ADVANCED HNBR ELASTOMERIC COMPOUND FOR HEAT RESISTANT SEALING PROFILES PROCESSED BY CONTINUOUS HOT-AIR VULCANIZATION
Dr. A. Amash
Hydrogenated Nitrile Butadiene Rubber (HNBR) is one of the most interesting and expensive high-performance elastomers. It combines good physical and chemical properties including long-term temperature resistance. However, the thermal-mechanical behavior is a function of some factors, preliminary the chemical composition of the rubber compound. HNBR products are widely used in automotive and industrial applications and based on peroxide curing for better compression set and heat resistance. Therefore, HNBR is usually processed by compression/injection molding, i.e., vulcanized under pressure.
In this study, a new tailor-made HNBR compound was successfully developed to meet specific severe requirements regarding process and properties. The most important and challenging demands were: processability/suitability for extrusion of wide profiles, smooth and solid rubber profile for reliable sealing gaskets, workable peroxide cure system for continuous pressure-less hot-air vulcanization, extremely high temperature resistance and excellent compression set, lifetime at elevated temperatures >10 years, reasonable price of the final rubber compound. The post-cured product had to be tested and approved according to requirements based on international standards.

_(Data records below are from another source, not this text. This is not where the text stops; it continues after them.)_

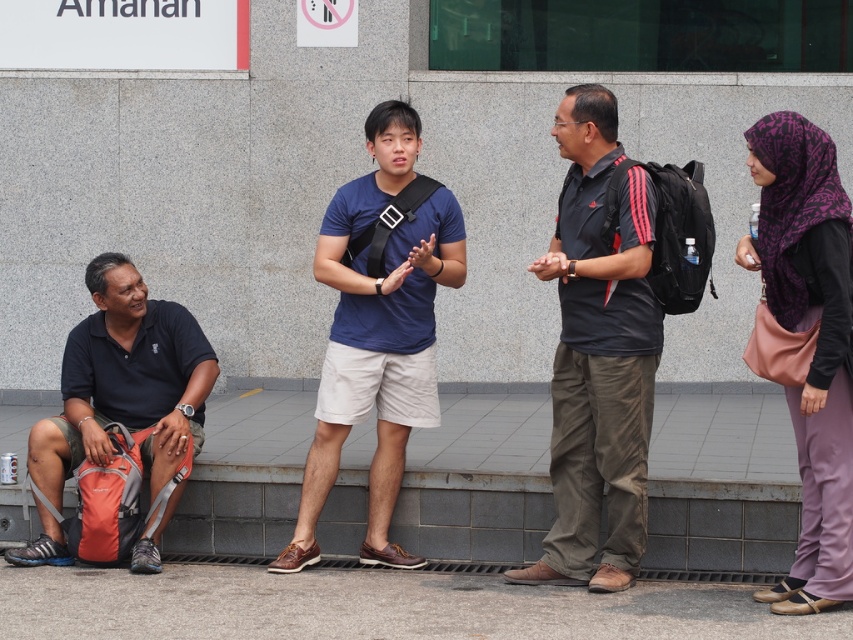 Describe the element at coordinates (374, 605) in the screenshot. I see `gray concrete pavement at lower center` at that location.

Can you confirm if gray concrete pavement at lower center is positioned below blue cotton t-shirt at center?

Correct, gray concrete pavement at lower center is located below blue cotton t-shirt at center.

Between point (109, 611) and point (409, 412), which one is positioned behind?

The point (409, 412) is more distant.

Identify the location of gray concrete pavement at lower center. The height and width of the screenshot is (640, 853). (374, 605).

Measure the distance from gray concrete pavement at lower center to black fabric backpack at lower left.

gray concrete pavement at lower center and black fabric backpack at lower left are 95.90 centimeters apart from each other.

Describe the element at coordinates (374, 605) in the screenshot. I see `gray concrete pavement at lower center` at that location.

Who is more forward, (675, 600) or (51, 458)?

Point (675, 600)

Where is `gray concrete pavement at lower center`? Image resolution: width=853 pixels, height=640 pixels. gray concrete pavement at lower center is located at coordinates (374, 605).

Between gray concrete pavement at lower center and black matte shirt at center, which one is positioned lower?

gray concrete pavement at lower center is below.

Does gray concrete pavement at lower center appear on the left side of black matte shirt at center?

Indeed, gray concrete pavement at lower center is positioned on the left side of black matte shirt at center.

Which is in front, point (548, 611) or point (554, 404)?

Point (548, 611)

I want to click on gray concrete pavement at lower center, so click(x=374, y=605). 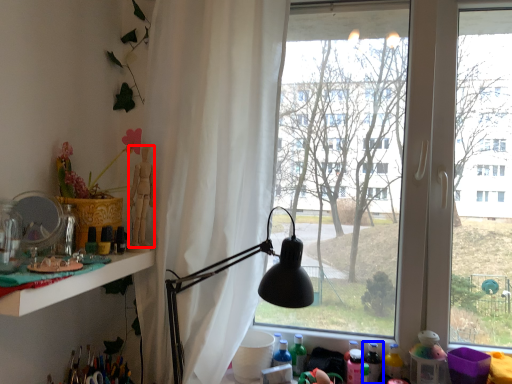 Question: Which point is further to the camera, person (highlighted by a red box) or bottle (highlighted by a blue box)?

Choices:
 (A) person
 (B) bottle

Answer: (B) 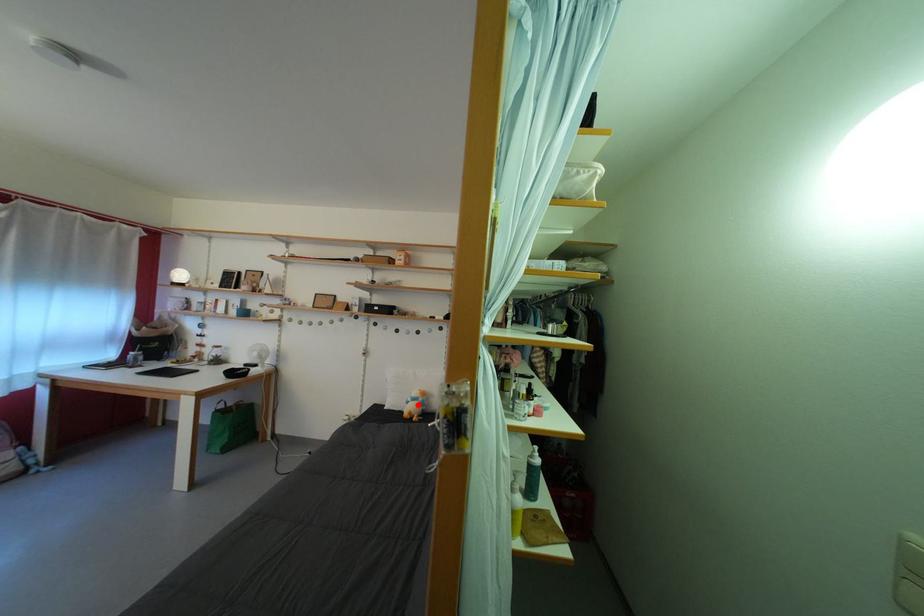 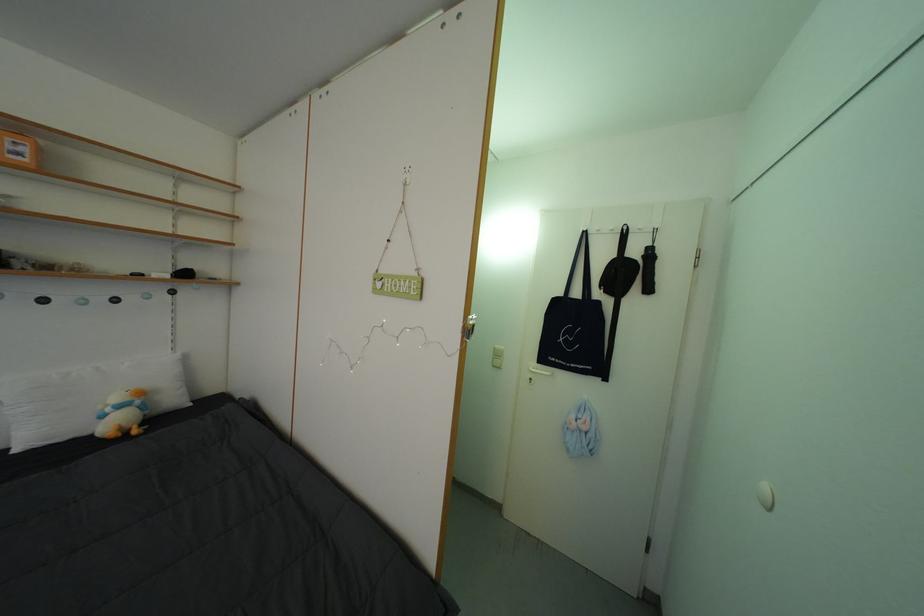 Question: I am providing you with two images of the same scene from different viewpoints. A red point is shown in image1. For the corresponding object point in image2, is it positioned nearer or farther from the camera?

Choices:
 (A) Nearer
 (B) Farther

Answer: (A) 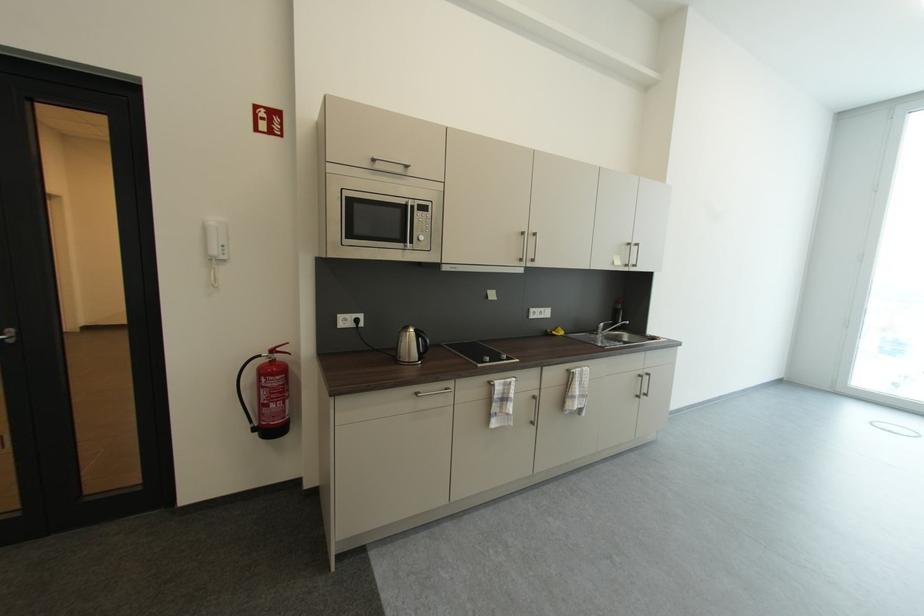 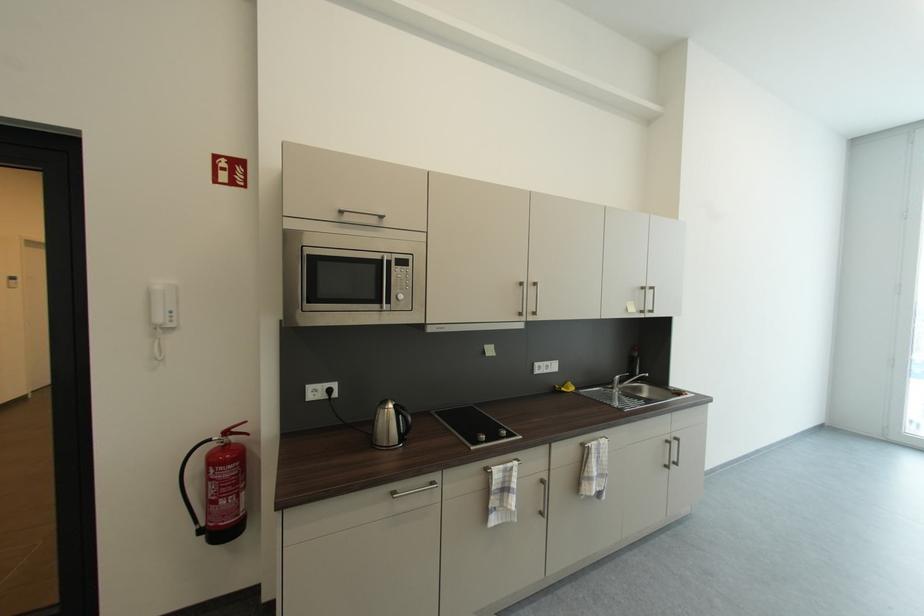 The point at (603, 330) is marked in the first image. Where is the corresponding point in the second image?

(618, 383)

Different types of HNBR and other ingredients were used and tested regarding efficiency and dosage, in order to develop and optimize the unique rubber compound formulation. These components are crucial for consistent processing (e.g. mixing, extrusion, curing etc.) as well as for a reliable sealing application of the final product (e.g. good compression set and aging resistance at very high temperatures). We succeeded to develop the rubber compound and adjust the product features to fit all challenging requirements mentioned above. A thoroughly optimized post-cure stage at the end of an efficient profile production process was found to be necessary, in order to gain a perfect sealing capability at elevated temperatures. For example, an excellent compression set of maximum 20% at a very high temperature of 150°C could be clearly reached.